*Exercise directions*
Return the number of lines below with "zwischen" in them, and nothing else.

━━━ Material provided

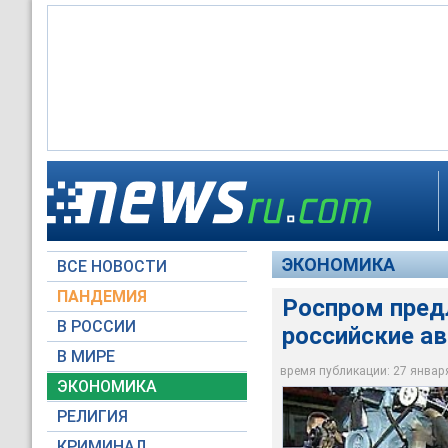
Роспром предлагает
госкорпорацию
ЭКОНОМИКА
ВСЕ НОВОСТИ
Архив NEWSru.com
ПАНДЕМИЯ
Роспром пред
В РОССИИ
российские а
В МИРЕ
время публикации: 27 января 
ЭКОНОМИКА
РЕЛИГИЯ
КРИМИНАЛ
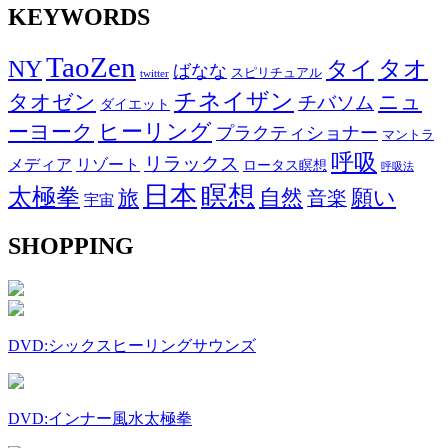
KEYWORDS
TaoZen
NY
タオ
タイ
ばなな
スピリチュアル
twitter
チネイザン
タオゼン
ニュ
チバソム
ダイエット
ヒーリング
ーヨーク
プラクティショナー
マントラ
呼吸
リラックス
メディア
リゾート
ロータス瞑想
呼吸法
日本
瞑想
太極拳
自然
願い
旅
音楽
宇宙
SHOPPING
DVD:シックスヒーリングサウンズ
DVD:インナー風水太極拳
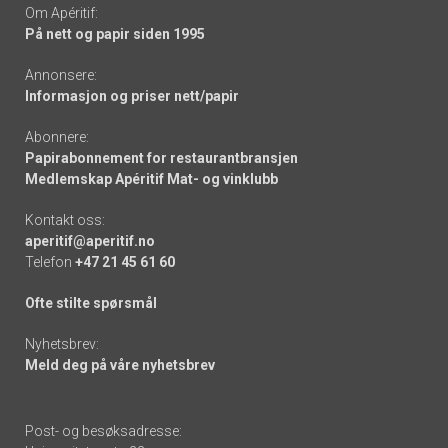
Om Apéritif:
På nett og papir siden 1995
Annonsere:
Informasjon og priser nett/papir
Abonnere:
Papirabonnement for restaurantbransjen
Medlemskap Apéritif Mat- og vinklubb
Kontakt oss:
aperitif@aperitif.no
Telefon
+47 21 45 61 60
Ofte stilte spørsmål
Nyhetsbrev:
Meld deg på våre nyhetsbrev
Post- og besøksadresse:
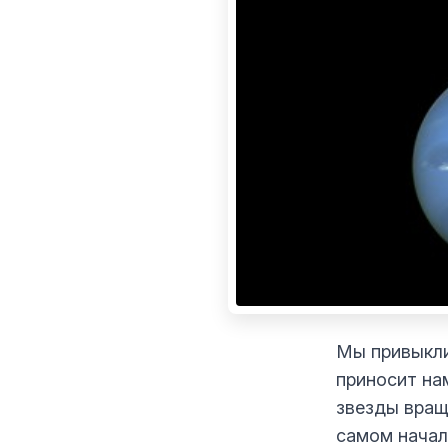
Мы привыкли
приносит на
звезды вращ
самом начал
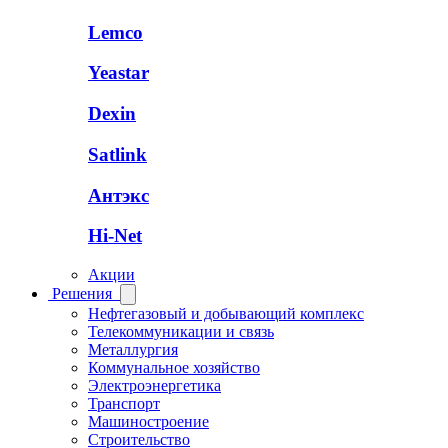
Lemco
Yeastar
Dexin
Satlink
Антэкс
Hi-Net
Акции
Решения
Нефтегазовый и добывающий комплекс
Телекоммуникации и связь
Металлургия
Коммунальное хозяйство
Электроэнергетика
Транспорт
Машиностроение
Строительство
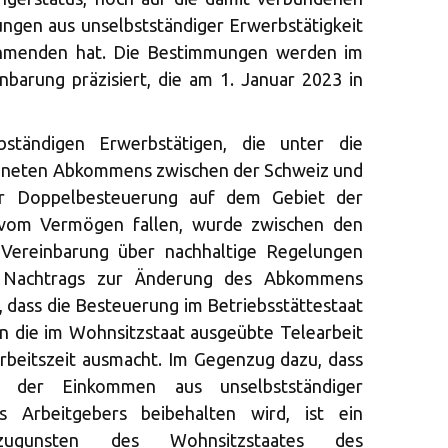
gen aus unselbstständiger Erwerbstätigkeit
ehmenden hat. Die Bestimmungen werden im
nbarung präzisiert, die am 1. Januar 2023 in
ständigen Erwerbstätigen, die unter die
hneten Abkommens zwischen der Schweiz und
er Doppelbesteuerung auf dem Gebiet der
om Vermögen fallen, wurde zwischen den
 Vereinbarung über nachhaltige Regelungen
s Nachtrags zur Änderung des Abkommens
, dass die Besteuerung im Betriebsstättestaat
nn die im Wohnsitzstaat ausgeübte Telearbeit
Arbeitszeit ausmacht. Im Gegenzug dazu, dass
 der Einkommen aus unselbstständiger
s Arbeitgebers beibehalten wird, ist ein
zugunsten des Wohnsitzstaates des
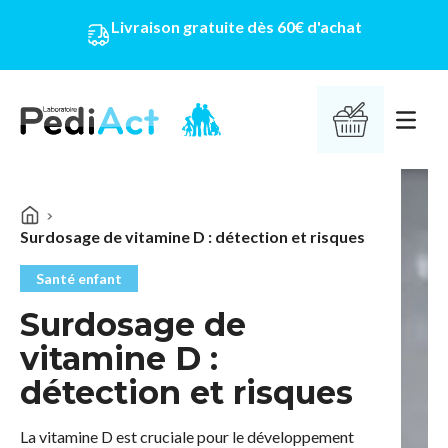
Livraison gratuite dès 60€ d'achat
PEDIACT
Ouvrir 
Surdosage de vitamine D : détection et risques
Santé enfant
Surdosage de
vitamine D :
détection et risques
La vitamine D est cruciale pour le développement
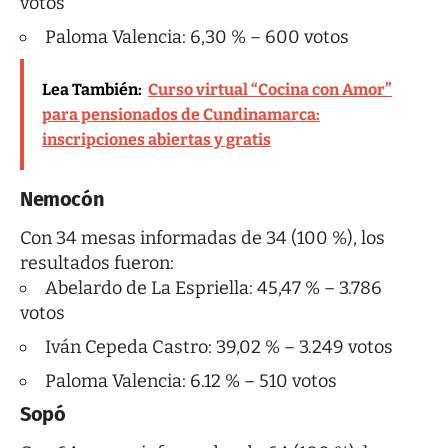
votos
Paloma Valencia: 6,30 % – 600 votos
Lea También:
Curso virtual “Cocina con Amor”
para pensionados de Cundinamarca:
inscripciones abiertas y gratis
Nemocón
Con 34 mesas informadas de 34 (100 %), los
resultados fueron:
Abelardo de La Espriella: 45,47 % – 3.786
votos
Iván Cepeda Castro: 39,02 % – 3.249 votos
Paloma Valencia: 6.12 % – 510 votos
Sopó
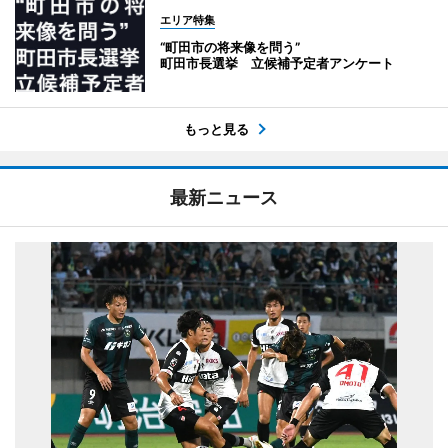
エリア特集
“町田市の将来像を問う”
町田市長選挙 立候補予定者アンケート
もっと見る
最新ニュース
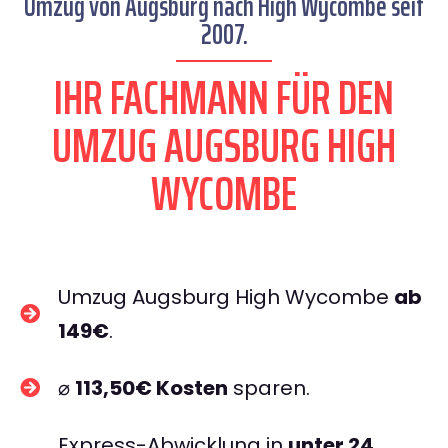
Umzug von Augsburg nach High Wycombe seit
2007.
IHR FACHMANN FÜR DEN
UMZUG AUGSBURG HIGH
WYCOMBE
Umzug Augsburg High Wycombe
ab
149€
.
⌀
113,50€ Kosten
sparen.
Express-Abwicklung in
unter 24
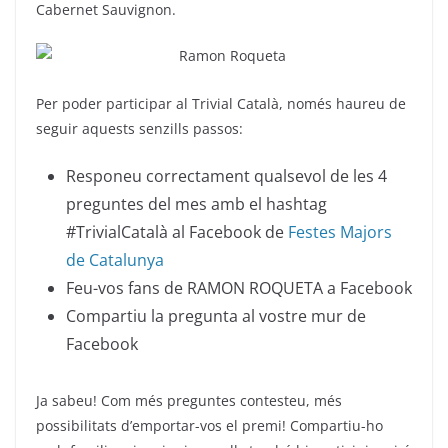
Cabernet Sauvignon.
Per poder participar al Trivial Català, només haureu de
seguir aquests senzills passos:
Responeu correctament qualsevol de les 4
preguntes del mes amb el hashtag
#TrivialCatalà al Facebook de
Festes Majors
de Catalunya
Feu-vos fans de RAMON ROQUETA a Facebook
Compartiu la pregunta al vostre mur de
Facebook
Ja sabeu! Com més preguntes contesteu, més
possibilitats d’emportar-vos el premi! Compartiu-ho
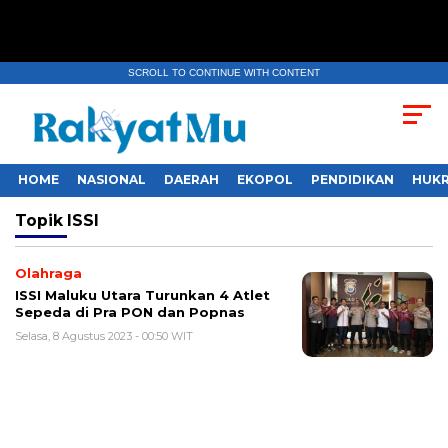
SCROLL TO CONTINUE WITH CONTENT
HOME
NASIONAL
DAERAH
EKOPOL
PENDIDIKAN
HUKR
Topik
ISSI
Olahraga
ISSI Maluku Utara Turunkan 4 Atlet
Sepeda di Pra PON dan Popnas
Selasa, 8 Agustus 2023 - 00:50 WIT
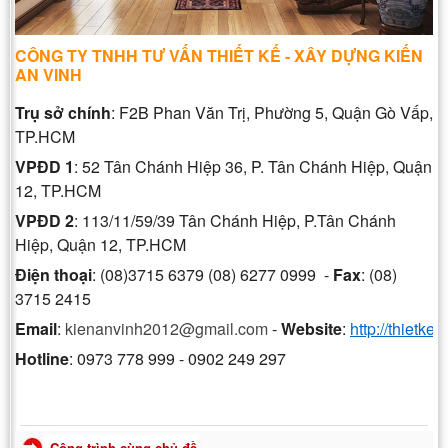
CÔNG TY TNHH TƯ VẤN THIẾT KẾ - XÂY DỰNG KIẾN
AN VINH
Trụ sở chính
: F2B Phan Văn Trị, Phường 5, Quận Gò Vấp,
TP.HCM
VPĐD 1
: 52 Tân Chánh Hiệp 36, P. Tân Chánh Hiệp, Quận
12, TP.HCM
VPĐD 2
: 113/11/59/39 Tân Chánh Hiệp, P.Tân Chánh
Hiệp, Quận 12, TP.HCM
Điện thoại
: (08)3715 6379 (08) 6277 0999 -
Fax
: (08)
3715 2415
Email
:
kienanvinh2012@gmail.com
-
Website
:
http://thietke
Hotline
: 0973 778 999 - 0902 249 297
Công trình cùng chủ đề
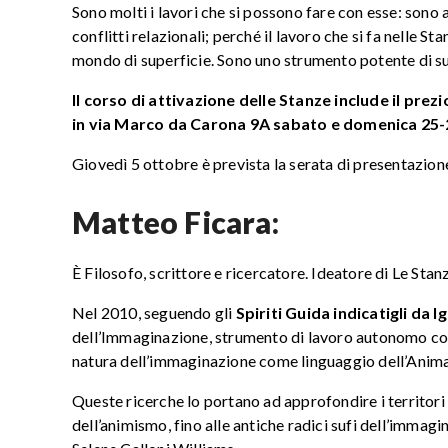
Sono molti i lavori che si possono fare con esse: sono a
conflitti relazionali; perché il lavoro che si fa nelle S
mondo di superficie. Sono uno strumento potente di su
Il corso di attivazione delle Stanze include il pre
in via Marco da Carona 9A sabato e domenica 25-2
Giovedì 5 ottobre è prevista la serata di presentazion
Matteo Ficara:
È Filosofo, scrittore e ricercatore. Ideatore di Le St
Nel 2010, seguendo gli
Spiriti Guida indicatigli da I
dell’Immaginazione, strumento di lavoro autonomo con l
natura dell’immaginazione come linguaggio dell’Anima
Queste ricerche lo portano ad approfondire i territori
dell’animismo, fino alle antiche radici sufi dell’imma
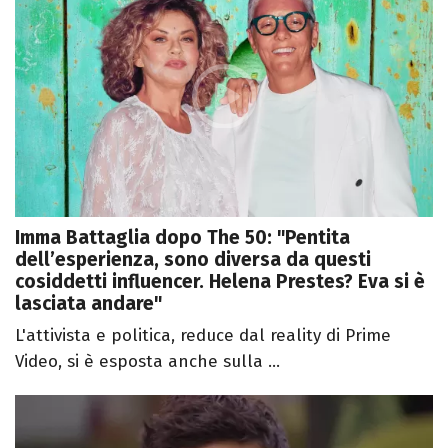
Imma Battaglia dopo The 50: "Pentita
dell’esperienza, sono diversa da questi
cosiddetti influencer. Helena Prestes? Eva si è
lasciata andare"
L'attivista e politica, reduce dal reality di Prime
Video, si è esposta anche sulla ...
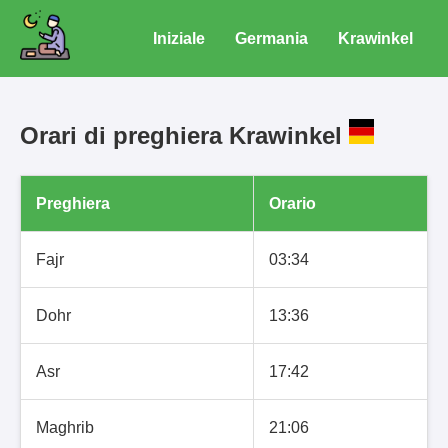
Iniziale
Germania
Krawinkel
Orari di preghiera Krawinkel
Preghiera
Orario
Fajr
03:34
Dohr
13:36
Asr
17:42
Maghrib
21:06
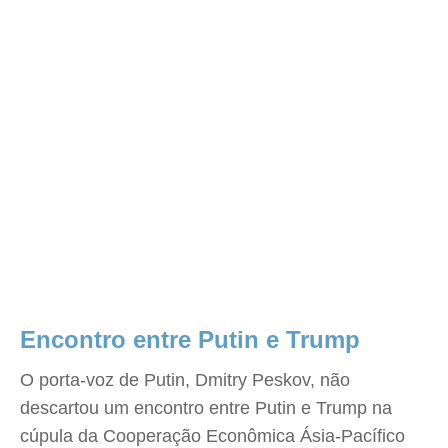
Encontro entre Putin e Trump
O porta-voz de Putin, Dmitry Peskov, não
descartou um encontro entre Putin e Trump na
cúpula da Cooperação Econômica Ásia-Pacífico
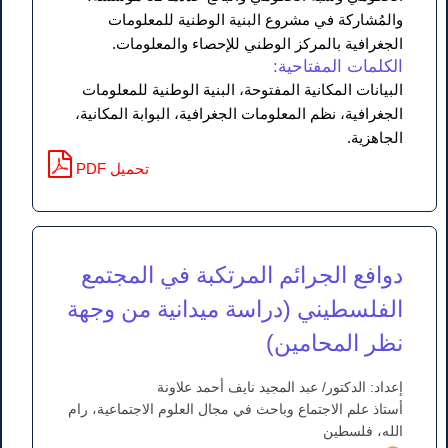
والمُشاركة في مشروع البنية الوطنية للمعلومات
الجغرافية بالمركز الوطني للإحصاء والمعلومات.
الكلمات المفتاحية:
البيانات المكانية المفتوحة، البنية الوطنية للمعلومات
الجغرافية، نظم المعلومات الجغرافية، البوابة المكانية،
الجاهزية.
PDF تحميل
دوافع الجرائم المرتكبة في المجتمع
الفلسطيني (دراسة ميدانية من وجهة
نظر المحامين)
إعداد: الدكتور/ عبد المجيد نايف أحمد علاونة
أستاذ علم الاجتماع وباحث في مجال العلوم الاجتماعية، رام
الله، فلسطين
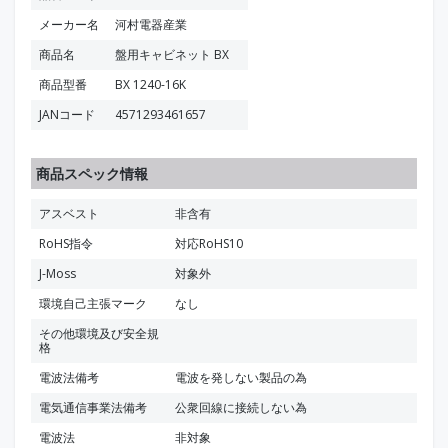
メーカー名
河村電器産業
商品名
盤用キャビネット BX
商品型番
BX 1240-16K
JANコード
4571293461657
商品スペック情報
アスベスト
非含有
RoHS指令
対応RoHS10
J-Moss
対象外
環境自己主張マーク
なし
その他環境及び安全規
格
電波法備考
電波を発しない製品の為
電気通信事業法備考
公衆回線に接続しない為
電波法
非対象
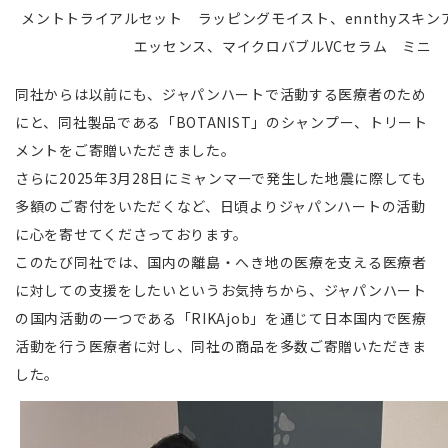
メントトライアルセット ラッピングモイスト、ennthyスキン
エッセンス、マイクロバブルVCセラム ミニ
同社からは以前にも、ジャパンハートで活動する医療者のため
にと、同社製品である「BOTANIST」のシャンプー、トリート
メントをご寄贈いただきました。
さらに2025年3月28日にミャンマーで発生した地震に際しても
多額のご寄付をいただくなど、日頃よりジャパンハートの活動
に心を寄せてくださっております。
このたび同社では、国内の離島・へき地の医療を支える医療者
に対しての支援をしたいというお気持ちから、ジャパンハート
の国内活動の一つである「RIKAjob」を通じて日本国内で医療
活動を行う医療者に対し、同社の商品を多数ご寄贈いただきま
した。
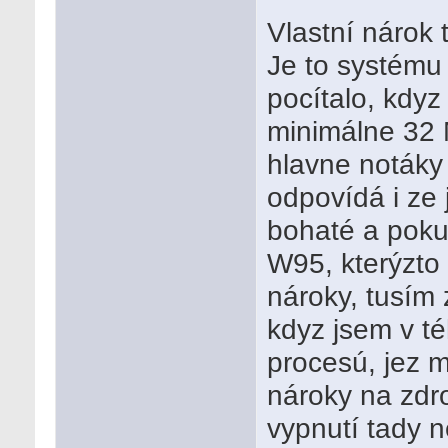
Vlastní nárok 
Je to systému 
pocítalo, kdy
minimálne 32 
hlavne notáky
odpovídá i ze 
bohaté a poku
W95, kterýzto
nároky, tusím
kdyz jsem v t
procesú, jez 
nároky na zdro
vypnutí tady 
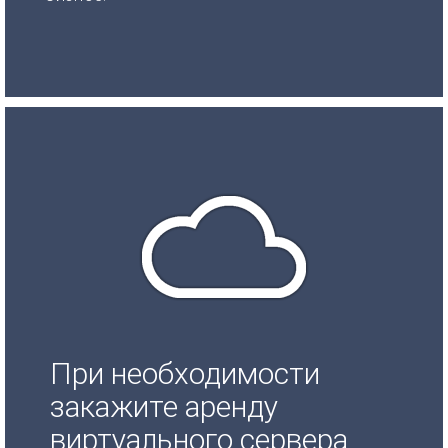
При необходимости
закажите аренду
виртуального сервера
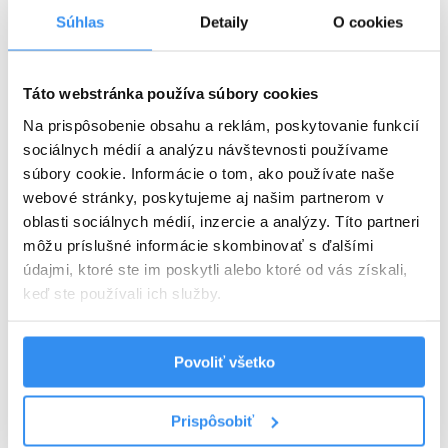
Súhlas
Detaily
O cookies
Plná penzia EXTRA
Táto webstránka používa súbory cookies
Harry Potter program v cene
Na prispôsobenie obsahu a reklám, poskytovanie funkcií
VYBRAŤ
sociálnych médií a analýzu návštevnosti používame
súbory cookie. Informácie o tom, ako používate naše
webové stránky, poskytujeme aj našim partnerom v
oblasti sociálnych médií, inzercie a analýzy. Títo partneri
Cena od
125 EUR
izba/noc
môžu príslušné informácie skombinovať s ďalšími
údajmi, ktoré ste im poskytli alebo ktoré od vás získali,
keď ste používali ich služby.
Povoliť všetko
Harry Potter pobyt: BEZ STRAVY,
wellness, AquaFUN, FunCenter &
Prispôsobiť
24.08.2026 - 03.09.2026
animácie v cene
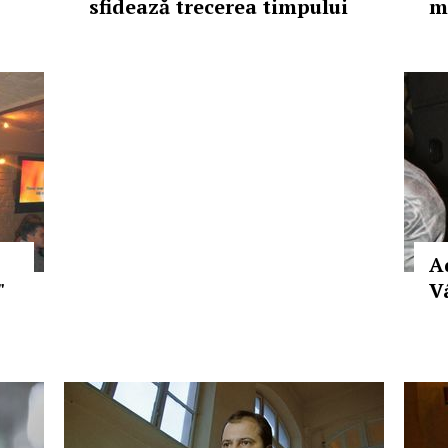
sfidează trecerea timpului
m
Ad
"
Vâ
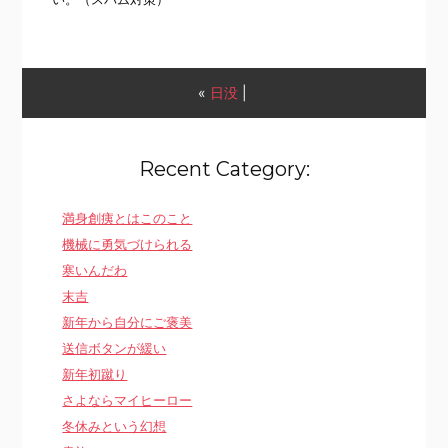
«
日没
|
Recent Category:
満身創痍とはこのこと
機械に勇気づけられる
寒いんだわ
末吉
新年から自分にご褒美
送信ボタンが緩い
新年初蹴り
さよならマイヒーロー
冬休みという幻想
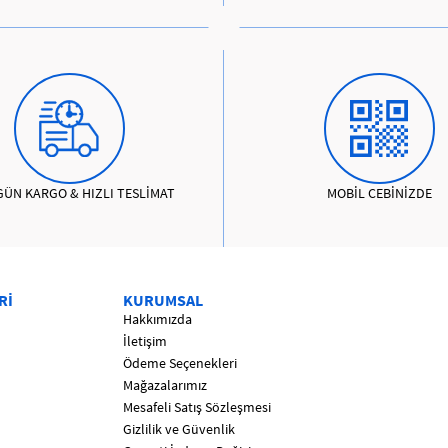
GÜN KARGO & HIZLI TESLİMAT
MOBİL CEBİNİZDE
Rİ
KURUMSAL
Hakkımızda
İletişim
Ödeme Seçenekleri
Mağazalarımız
Mesafeli Satış Sözleşmesi
Gizlilik ve Güvenlik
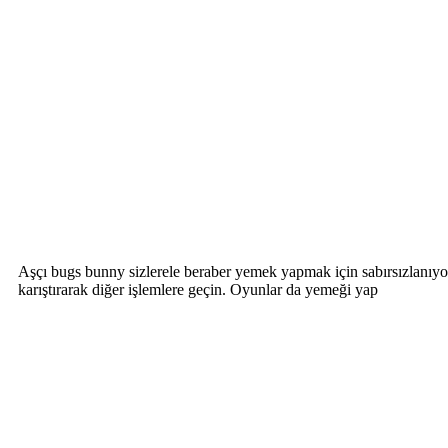
Aşçı bugs bunny sizlerele beraber yemek yapmak için sabırsızlanıyor
karıştırarak diğer işlemlere geçin. Oyunlar da yemeği yap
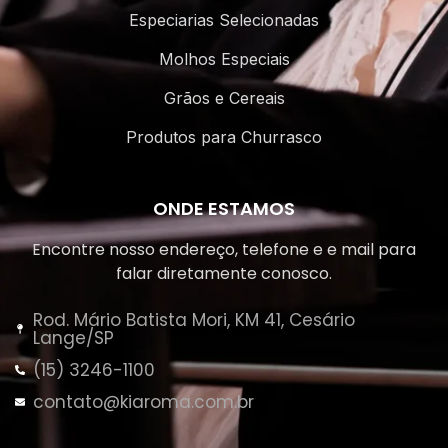
Especiarias Selecionadas
Molhos Especiais
Grãos e Cereais
Produtos para Churrasco
ONDE ESTAMOS
Encontre nosso endereço, telefone e e mail para
falar diretamente conosco.
Rod. Mário Batista Mori, KM 41, Cesário
Lange/SP
(15) 3246-1100
contato@kiaroma.com.br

━━━━━━

*Expected answer*
2